Assignment:
Would you print the records as they stand, down to the last character?

(Stored items)
----------

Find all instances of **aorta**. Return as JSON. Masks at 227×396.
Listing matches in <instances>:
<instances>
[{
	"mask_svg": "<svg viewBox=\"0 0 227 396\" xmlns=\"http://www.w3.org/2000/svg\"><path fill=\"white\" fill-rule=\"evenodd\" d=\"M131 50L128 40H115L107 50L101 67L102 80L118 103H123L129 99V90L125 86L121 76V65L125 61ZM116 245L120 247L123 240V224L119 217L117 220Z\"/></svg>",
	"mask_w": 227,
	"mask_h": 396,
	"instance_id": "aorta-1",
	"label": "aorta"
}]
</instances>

----------

Finished task:
Find all instances of **aorta**. Return as JSON. Masks at 227×396.
Listing matches in <instances>:
<instances>
[{
	"mask_svg": "<svg viewBox=\"0 0 227 396\" xmlns=\"http://www.w3.org/2000/svg\"><path fill=\"white\" fill-rule=\"evenodd\" d=\"M131 50L128 40H115L107 50L101 67L102 80L118 103H123L129 99V90L125 86L121 76V65L125 61ZM116 245L120 247L123 240V224L119 217L117 220Z\"/></svg>",
	"mask_w": 227,
	"mask_h": 396,
	"instance_id": "aorta-1",
	"label": "aorta"
}]
</instances>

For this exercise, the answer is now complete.